Simplified relationships were developed between ash content and acid/base ratios of the coal, and resulting cyclone performance characteristics. This has helped the plant reduce oil consumption by 80% or more. Similarly, the new OLA has shown that when low base-to-acid-ratio coal constitutes even a small fraction of furnace feed, opacity will be affected. Thus, the analyzer is now being used to monitor and control the quality of each truckload of coal delivered to the plant.
In this application, the OLA could be considered an offline adjunct to the plant’s control capability. However, it takes little imagination to see how OLA data could be incorporated into the control and automation system for such functions as intelligent boiler cleaning, coal blending, emissions control, and heat rate and efficiency monitoring.
Security concerns next?
What might drive additional control system activity? Several experts say security issues. Obeying the law of unintended consequences, the transition away from proprietary control systems to open architectures has also led to greater security threats, both internal (for example, disgruntled employees) and external (such as cyber-terrorism, hackers, and pranksters). Thus, notes Tim McCreary of HF Controls Corp. (Addison, Texas), staff once devoted to plant operations are increasingly being diverted to address system security.
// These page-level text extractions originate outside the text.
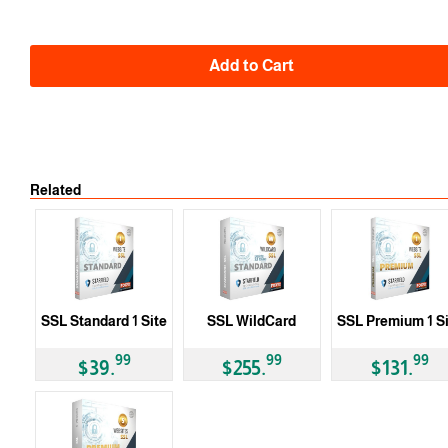
Add to Cart
Related
SSL Standard 1 Site
SSL WildCard
SSL Premium 1 S
99
99
99
$39.
$255.
$131.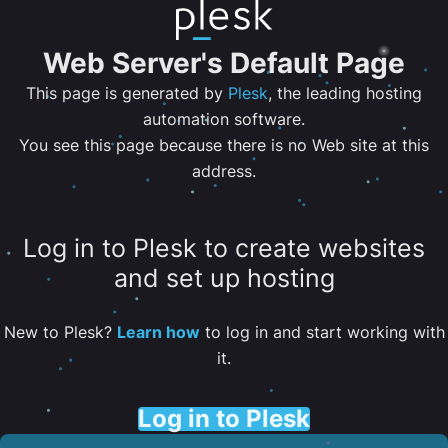
Web Server's Default Page
This page is generated by
Plesk
, the leading hosting
automation software.
You see this page because there is no Web site at this
address.
Log in to Plesk to create websites
and set up hosting
New to Plesk?
Learn how
to log in and start working with
it.
Log in to Plesk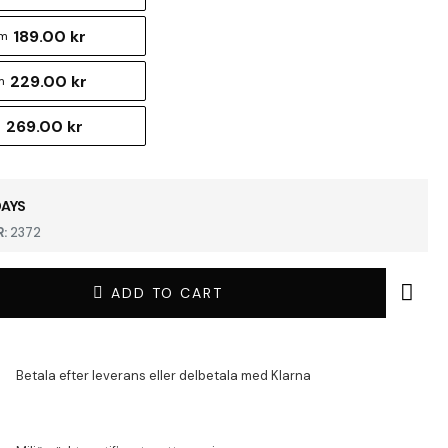
189.00 kr
cm
229.00 kr
m
269.00 kr
m
DAYS
:
2372
ADD TO CART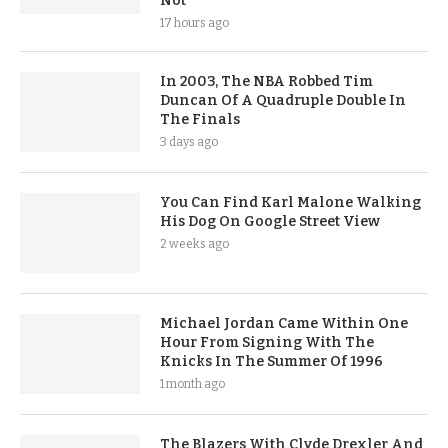
Not
17 hours ago
In 2003, The NBA Robbed Tim
Duncan Of A Quadruple Double In
The Finals
3 days ago
You Can Find Karl Malone Walking
His Dog On Google Street View
2 weeks ago
Michael Jordan Came Within One
Hour From Signing With The
Knicks In The Summer Of 1996
1 month ago
The Blazers With Clyde Drexler And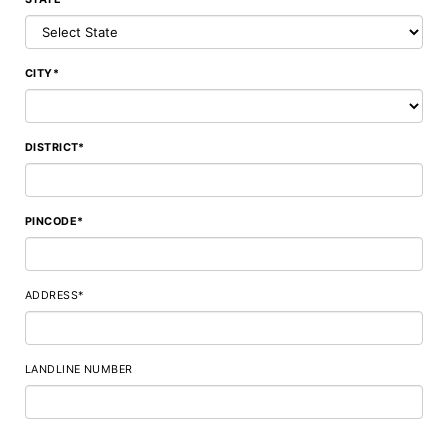
CITY*
DISTRICT*
PINCODE*
ADDRESS*
LANDLINE NUMBER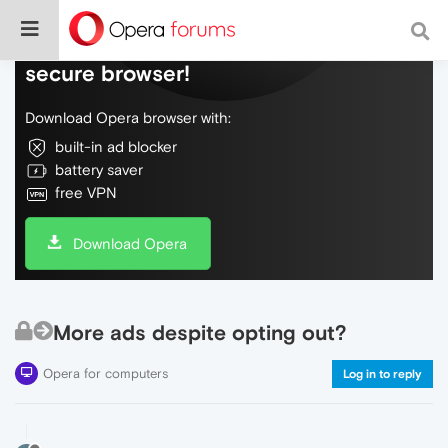
Do more on the web, with a fast and
secure browser!
Download Opera browser with:
built-in ad blocker
battery saver
free VPN
Download Opera
More ads despite opting out?
Opera for computers
Log in to reply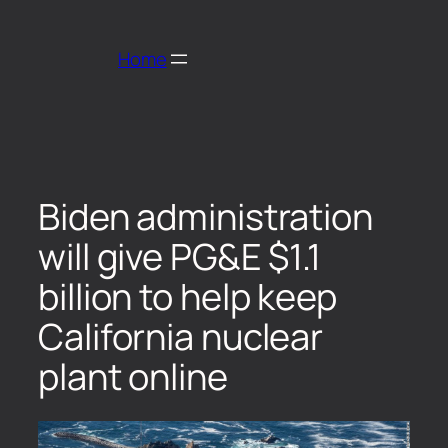
Home
Biden administration
will give PG&E $1.1
billion to help keep
California nuclear
plant online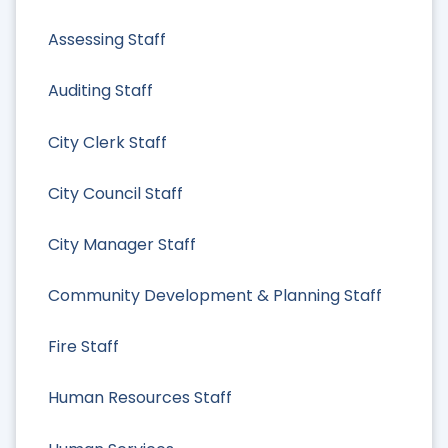
Assessing Staff
Auditing Staff
City Clerk Staff
City Council Staff
City Manager Staff
Community Development & Planning Staff
Fire Staff
Human Resources Staff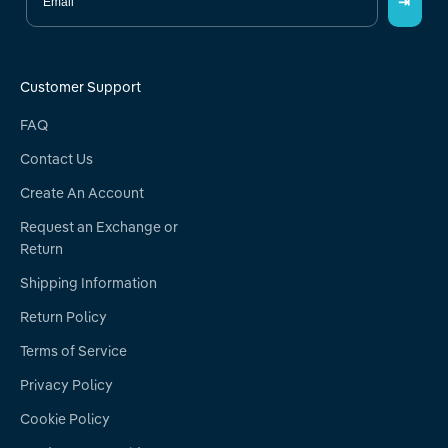
⇥
Customer Support
FAQ
Contact Us
Create An Account
Request an Exchange or
Return
Shipping Information
Return Policy
Terms of Service
Privacy Policy
Cookie Policy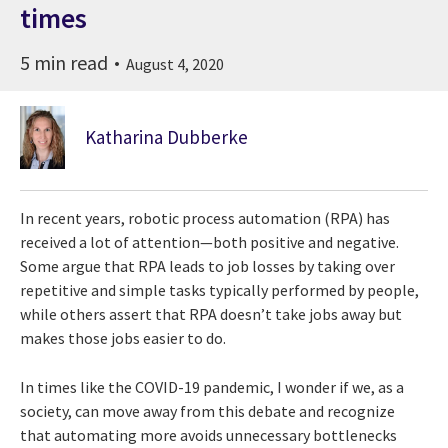
times
5 min read
August 4, 2020
Katharina Dubberke
In recent years, robotic process automation (RPA) has
received a lot of attention—both positive and negative.
Some argue that RPA leads to job losses by taking over
repetitive and simple tasks typically performed by people,
while others assert that RPA doesn’t take jobs away but
makes those jobs easier to do.
In times like the COVID-19 pandemic, I wonder if we, as a
society, can move away from this debate and recognize
that automating more avoids unnecessary bottlenecks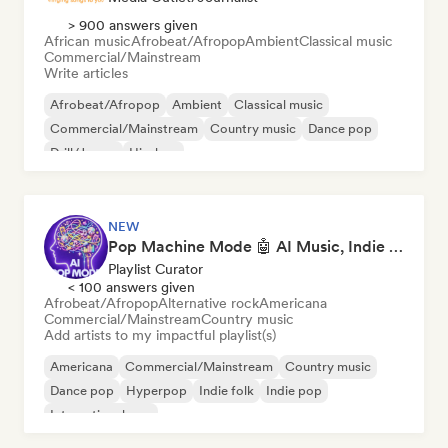
> 900 answers given
African music
Afrobeat/Afropop
Ambient
Classical music
Commercial/Mainstream
Write articles
Afrobeat/Afropop
Ambient
Classical music
Commercial/Mainstream
Country music
Dance pop
Drill/Jersey
Hip-hop
NEW
Pop Machine Mode 🤖 AI Music, Indie Pop & Dream Pop
Playlist Curator
< 100 answers given
Afrobeat/Afropop
Alternative rock
Americana
Commercial/Mainstream
Country music
Add artists to my impactful playlist(s)
Americana
Commercial/Mainstream
Country music
Dance pop
Hyperpop
Indie folk
Indie pop
International pop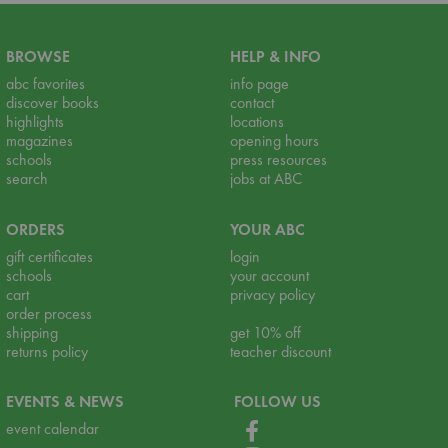
BROWSE
HELP & INFO
abc favorites
info page
discover books
contact
highlights
locations
magazines
opening hours
schools
press resources
search
jobs at ABC
ORDERS
YOUR ABC
gift certificates
login
schools
your account
cart
privacy policy
order process
shipping
get 10% off
returns policy
teacher discount
EVENTS & NEWS
FOLLOW US
event calendar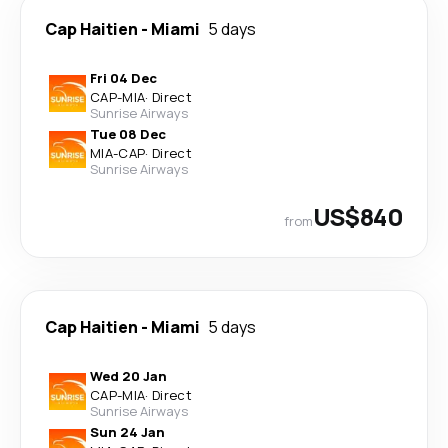
Cap Haitien
-
Miami
5 days
Fri 04 Dec
CAP
-
MIA
·
Direct
Sunrise Airways
Tue 08 Dec
MIA
-
CAP
·
Direct
Sunrise Airways
US$840
from
Cap Haitien
-
Miami
5 days
Wed 20 Jan
CAP
-
MIA
·
Direct
Sunrise Airways
Sun 24 Jan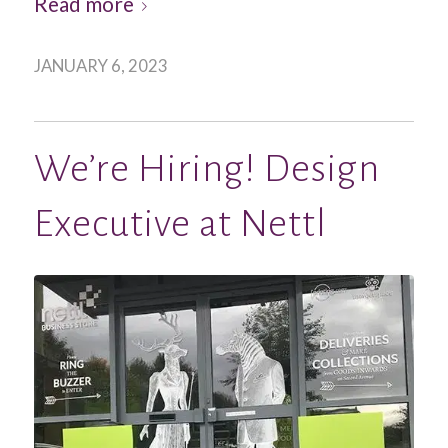
Read more
JANUARY 6, 2023
We’re Hiring! Design
Executive at Nettl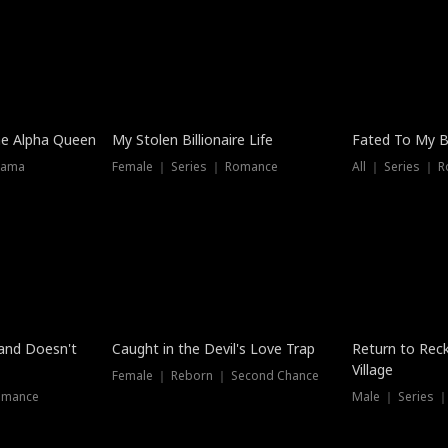
he Alpha Queen
My Stolen Billionaire Life
Fated To My Bi
rama
Female ｜ Series ｜ Romance
All ｜ Series ｜ 
Dubbed
band Doesn't
Caught in the Devil's Love Trap
Return to Reck
Village
Female ｜ Reborn ｜ Second Chance
omance
Male ｜ Series 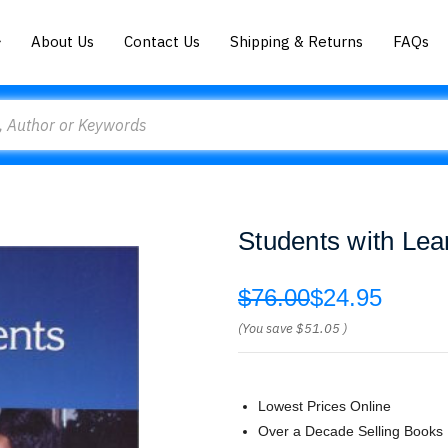
About Us
Contact Us
Shipping & Returns
FAQs
Students with Lear
$76.00
$24.95
(You save
$51.05
)
Lowest Prices Online
Over a Decade Selling Books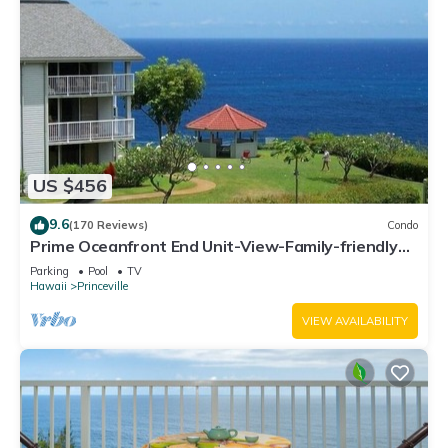
US $456
9.6
(170 Reviews)
Condo
Prime Oceanfront End Unit-View-Family-friendly
Cliffs Resort at Bargain Rates
Parking
Pool
TV
Hawaii
Princeville
VIEW AVAILABILITY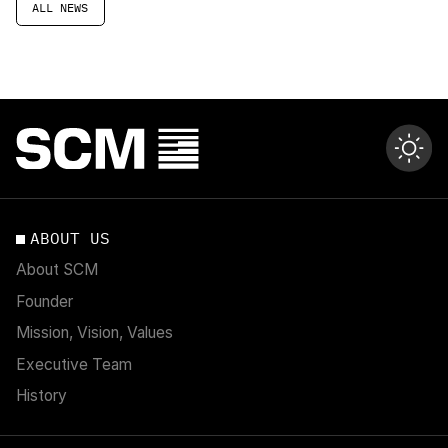
ALL NEWS
ABOUT US
About SCM
Founder
Mission, Vision, Values
Executive Team
History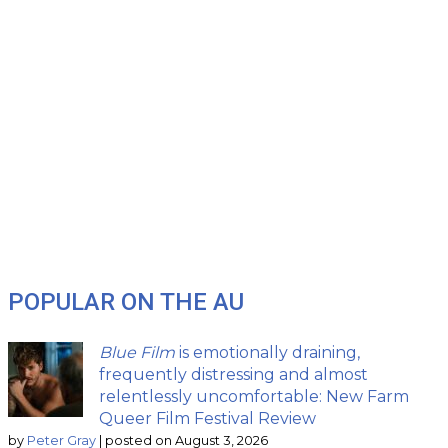
POPULAR ON THE AU
Blue Film
is emotionally draining,
frequently distressing and almost
relentlessly uncomfortable: New Farm
Queer Film Festival Review
by
Peter Gray
|
posted on August 3, 2026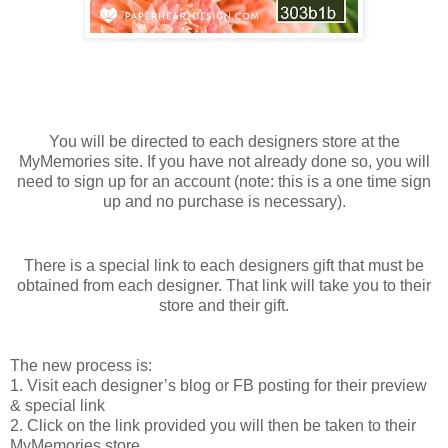
You will be directed to each designers store at the
MyMemories site. If you have not already done so, you will
need to sign up for an account (note: this is a one time sign
up and no purchase is necessary).
There is a special link to each designers gift that must be
obtained from each designer. That link will take you to their
store and their gift.
The new process is:
1. Visit each designer’s blog or FB posting for their preview
& special link
2. Click on the link provided you will then be taken to their
MyMemories store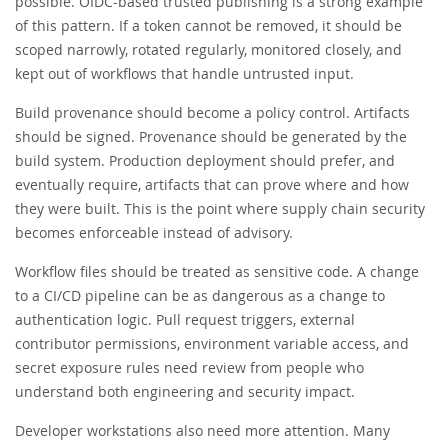
possible. OIDC-based trusted publishing is a strong example
of this pattern. If a token cannot be removed, it should be
scoped narrowly, rotated regularly, monitored closely, and
kept out of workflows that handle untrusted input.
Build provenance should become a policy control. Artifacts
should be signed. Provenance should be generated by the
build system. Production deployment should prefer, and
eventually require, artifacts that can prove where and how
they were built. This is the point where supply chain security
becomes enforceable instead of advisory.
Workflow files should be treated as sensitive code. A change
to a CI/CD pipeline can be as dangerous as a change to
authentication logic. Pull request triggers, external
contributor permissions, environment variable access, and
secret exposure rules need review from people who
understand both engineering and security impact.
Developer workstations also need more attention. Many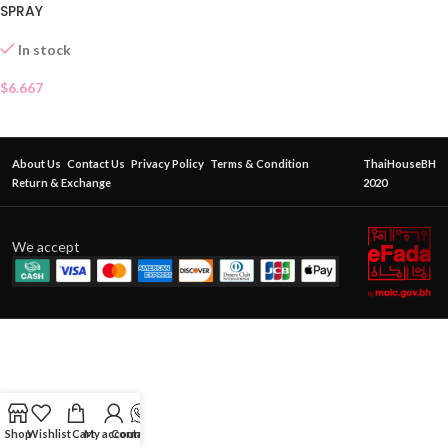
SPRAY
In stock
$
6.667
About Us
Contact Us
Privacy Policy
Terms & Condition
ThaiHouseBH
Return & Exchange
2020
We accept
Shop
Wishlist
Cart
My account
Contact Us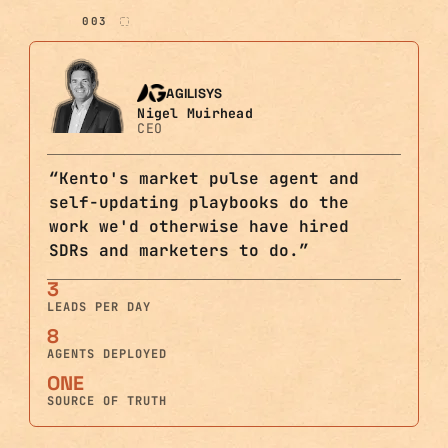
003
AGILISYS
Nigel Muirhead
CEO
“
Kento's market pulse agent and
self-updating playbooks do the
work we'd otherwise have hired
SDRs and marketers to do.
”
3
LEADS PER DAY
8
AGENTS DEPLOYED
ONE
SOURCE OF TRUTH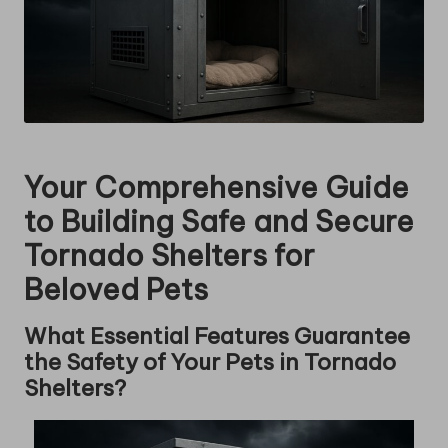
Your Comprehensive Guide
to Building Safe and Secure
Tornado Shelters for
Beloved Pets
What Essential Features Guarantee
the Safety of Your Pets in Tornado
Shelters?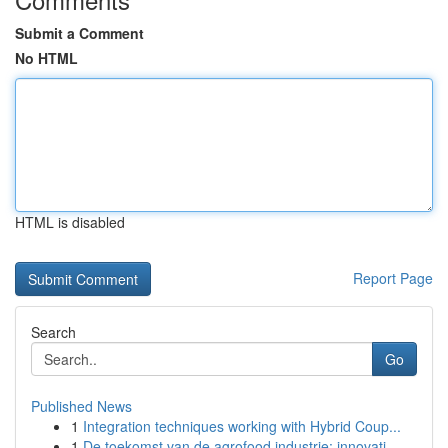
Submit a Comment
No HTML
HTML is disabled
Report Page
Search
Go
Published News
1
Integration techniques working with Hybrid Coup...
1
De toekomst van de agrofood industrie: innovati...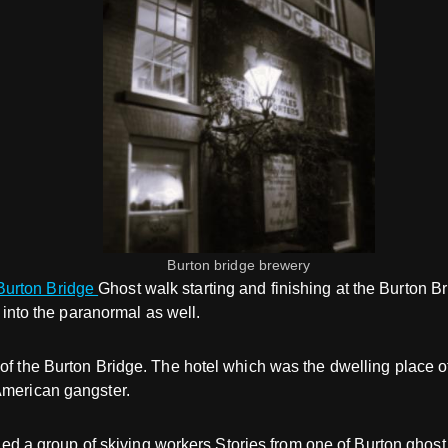
Burton bridge brewery
urton Bridge
Ghost walk starting and finishing at the Burton B
p into the paranormal as well.
 of the Burton Bridge. The hotel which was the dwelling place 
American gangster.
rrified a group of skiving workers.Stories from one of Burton g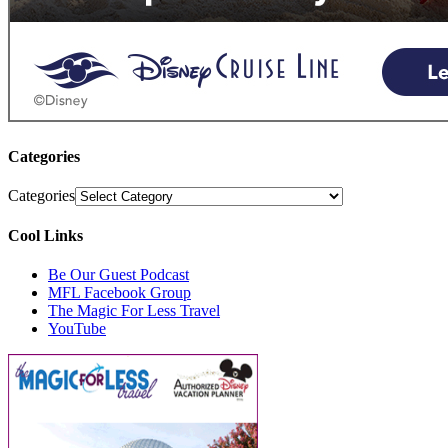
Categories
Categories
Cool Links
Be Our Guest Podcast
MFL Facebook Group
The Magic For Less Travel
YouTube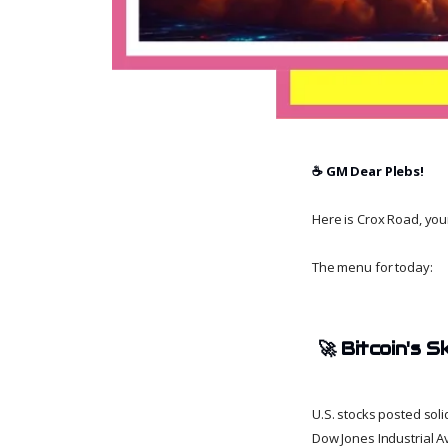
☕️ GM Dear Plebs!
Here is Crox Road, your 
The menu for today:
🚀
Bitcoin's 
U.S. stocks posted sol
Dow Jones Industrial A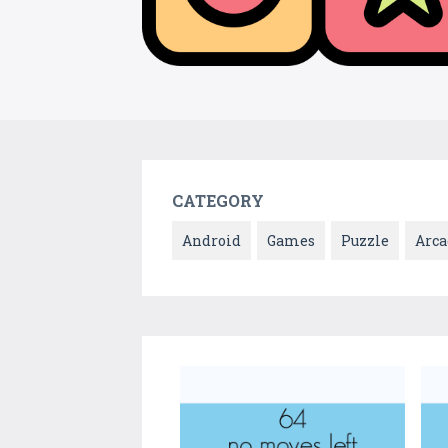
CATEGORY
Android
Games
Puzzle
Arca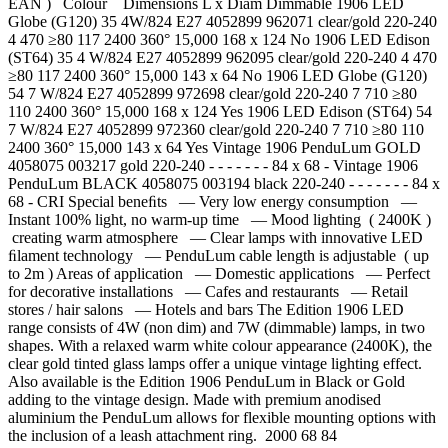
EAN ) Colour Dimensions L x Diam Dimmable 1906 LED
Globe (G120) 35 4W/824 E27 4052899 962071 clear/gold 220-240
4 470 ≥80 117 2400 360° 15,000 168 x 124 No 1906 LED Edison
(ST64) 35 4 W/824 E27 4052899 962095 clear/gold 220-240 4 470
≥80 117 2400 360° 15,000 143 x 64 No 1906 LED Globe (G120)
54 7 W/824 E27 4052899 972698 clear/gold 220-240 7 710 ≥80
110 2400 360° 15,000 168 x 124 Yes 1906 LED Edison (ST64) 54
7 W/824 E27 4052899 972360 clear/gold 220-240 7 710 ≥80 110
2400 360° 15,000 143 x 64 Yes Vintage 1906 PenduLum GOLD
4058075 003217 gold 220-240 - - - - - - - 84 x 68 - Vintage 1906
PenduLum BLACK 4058075 003194 black 220-240 - - - - - - - 84 x
68 - CRI Special beneﬁts — Very low energy consumption —
Instant 100% light, no warm-up time — Mood lighting ( 2400K )
creating warm atmosphere — Clear lamps with innovative LED
ﬁlament technology — PenduLum cable length is adjustable ( up
to 2m ) Areas of application — Domestic applications — Perfect
for decorative installations — Cafes and restaurants — Retail
stores / hair salons — Hotels and bars The Edition 1906 LED
range consists of 4W (non dim) and 7W (dimmable) lamps, in two
shapes. With a relaxed warm white colour appearance (2400K), the
clear gold tinted glass lamps offer a unique vintage lighting effect.
Also available is the Edition 1906 PenduLum in Black or Gold
adding to the vintage design. Made with premium anodised
aluminium the PenduLum allows for flexible mounting options with
the inclusion of a leash attachment ring. 2000 68 84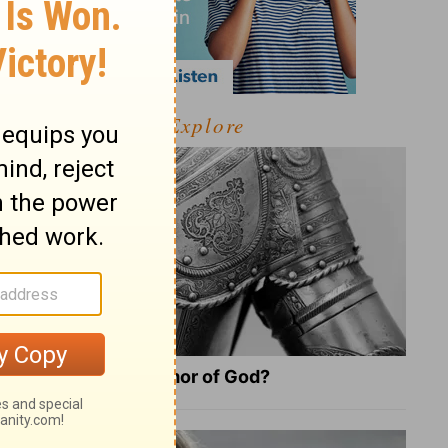
Explore
What Is the Full Armor of God?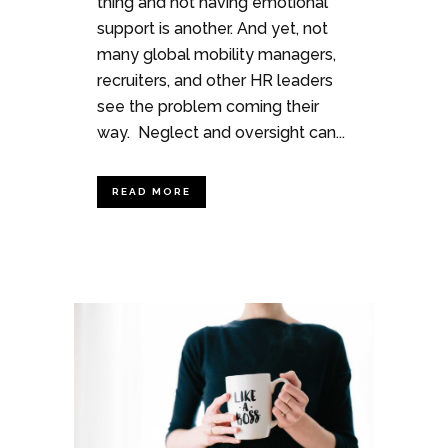
thing and not having emotional
support is another. And yet, not
many global mobility managers,
recruiters, and other HR leaders
see the problem coming their
way. Neglect and oversight can...
READ MORE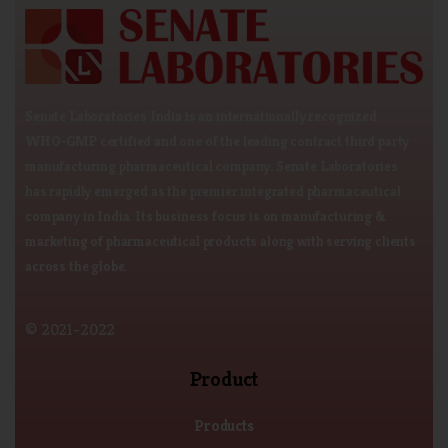
Senate Laboratories India is an internationally recognized
WHO-GMP certified and one of the leading contract third party
manufacturing pharmaceutical company. Senate Laboratories
has rapidly emerged as the premier integrated pharmaceutical
company in India. Its business focus is on manufacturing &
marketing of pharmaceutical products along with serving clients
across the globe.
© 2021-2022
Product
Products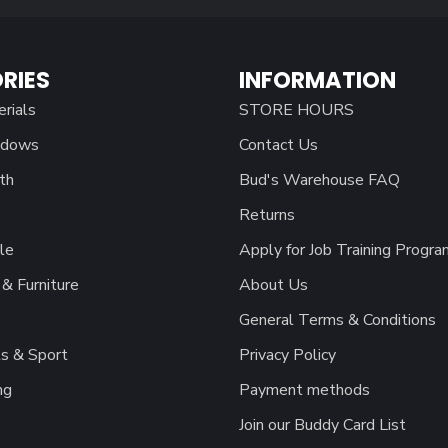
RIES
INFORMATION
erials
STORE HOURS
ndows
Contact Us
th
Bud's Warehouse FAQ
Returns
le
Apply for Job Training Progra
& Furniture
About Us
General Terms & Conditions
s & Sport
Privacy Policy
ng
Payment methods
Join our Buddy Card List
Unfortunately, all of this adds cost without adding value to the product. McCreary believes that some of the best solutions for fossil-fueled plants could be derived from nuclear plant control systems.
Security directives are coming from several different directions. The federal government obviously has an interest in preventing energy infrastructure attacks and recovering quickly in the event of an attack. The Departments of Energy and Homeland Security have been assessing our electric infrastructure for vulnerabilities. The North American Electric Reliability Council (NERC) has issued Critical Infrastructure Protection standards and guidelines, including the NERC Cyber Security Standard-Urgent Action Standard 1200. ISA and IEEE also are actively addressing the issue through industry committee work—as are suppliers, by reconfiguring their offerings. Because the ensuing changes will affect both new control systems and plant upgrades, the topic of control system security is best left to a future article in POWER.